Now I need to be able to delete the wrong label ID's from the cartography dataset.\
For that first see how to link the ID's from the SNLI dataset to that of the cartography data.

In [55]:
from data_utils_glue import convert_string_to_unique_number

print(number_ID = convert_string_to_unique_number(wrong_keys[0])) #5696581092010

In [72]:
# the guid values for the data instances that have a bad gold label
wrong_indeces = []
for key in wrong_keys:
    wrong_indeces.append(convert_string_to_unique_number(key))
print(wrong_indeces)

# print(list(cartography_data['guid']).index(number_ID))

[5696581092010, 375392855412, 371769150011, 4850614476111, 562928217311, 436608339411, 3228960484012, 200278000411, 246901891011, 3309042087411, 299193125211, 5716554915110, 4815080638312, 4045361947410, 300577374112, 2166946777412, 4482946929010, 888244173410, 4313861353310, 2862004252410, 4123816289310, 407278057211, 4792134256012, 4070658400011, 7616312438011, 2966552760211, 4622296311110, 1932314876412, 3532539748312, 2324374253012, 2915792034011, 5867606212, 4704939941012, 1752454466212, 449764037011, 2279380309211, 3670205710011, 418616992310, 4450153946210, 735787579112, 250699226210, 3423249426011, 470903027410, 434932657111, 4701385015011, 3650485497112, 3945002600010, 421762501012, 4418471031111, 4357061908311, 2894893895012, 2537692668112, 5903528077412, 4546867536111, 3758175529011, 6948564341412, 7803420092212, 158898445210, 4662376933112, 3247385464011, 7237669608111, 4587222385110, 5532294954011, 5117916560111, 4684510937312, 5609573810011, 4625272395210, 4552688825412, 

In [73]:
# deleting the wrong indeces from the cartography dataset
for ID in wrong_indeces:
    cartography_data = cartography_data[cartography_data['guid'] != ID]

print(len(cartography_data))

549169


To connect the right data instance from the cartography dataset to the right instance from the SNLI dataset I'm adding the cartography guid to the SNLI dataset to make it an easier lookup.

In [75]:
display(SNLI['train'][list(SNLI['train'].keys())[0]])

{'g': 'neutral',
 'pid': '3416050480.jpg#4r1n',
 'cid': '3416050480.jpg#4',
 'lnum': 1,
 'lcnt': Counter({'neutral': 1}),
 'ltype': '010',
 'p': 'A person on a horse jumps over a broken down airplane.',
 'h': 'A person is training his horse for a competition.'}

In [76]:
for key in SNLI['train'].keys():
    SNLI['train'][key]['guid'] = convert_string_to_unique_number(key)

display(SNLI['train'][list(SNLI['train'].keys())[0]])

{'g': 'neutral',
 'pid': '3416050480.jpg#4r1n',
 'cid': '3416050480.jpg#4',
 'lnum': 1,
 'lcnt': Counter({'neutral': 1}),
 'ltype': '010',
 'p': 'A person on a horse jumps over a broken down airplane.',
 'h': 'A person is training his horse for a competition.',
 'guid': 3416050480412}

## Making the curicula
I want to use the different groups (hard-to-learn, easy-to-learn, ambiguous) based on the values in the cartography dataset.

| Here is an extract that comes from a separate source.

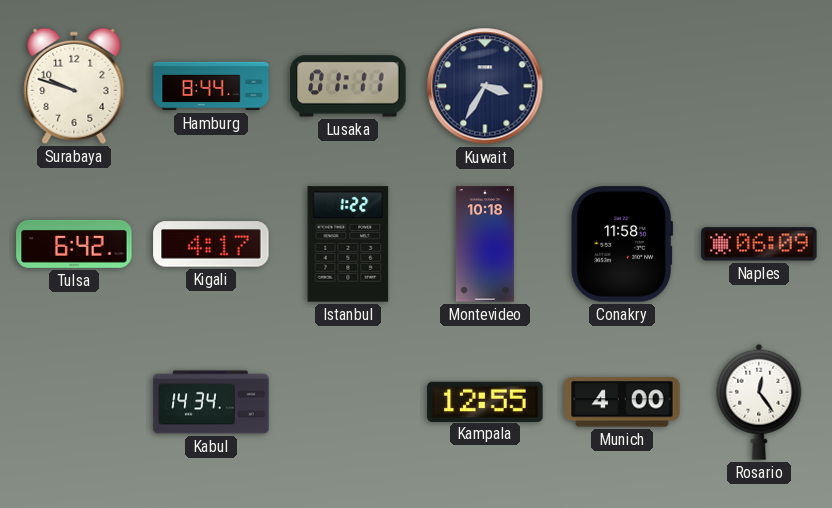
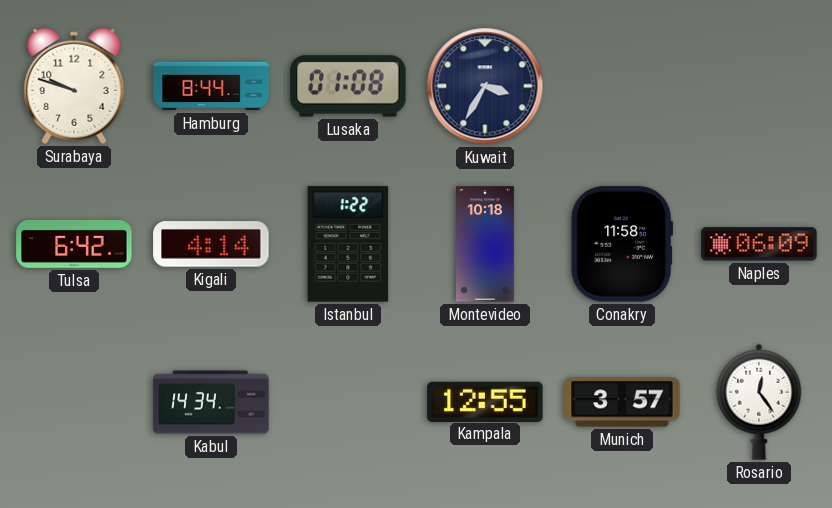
Lusaka: 01:11 -> 01:08
Kigali: 4:17 -> 4:14
Munich: 4:00 -> 3:57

Then try the same training sets (just hard-to-learn and just ambiguous) as used in the paper and, if times allows, also a mix. This will allow us to answer the question can we find the same patterns as the paper in our curriculums of 2k? 

Tasks:
- Look into what the values are that they used in the paper to destinguish the three groups. Paper doesn't mention values --> look at code
- How to take 2k datapoints from those bins. Do you want to take those randomly or make smaller bins inside of the groups to select a good sample of that particular group?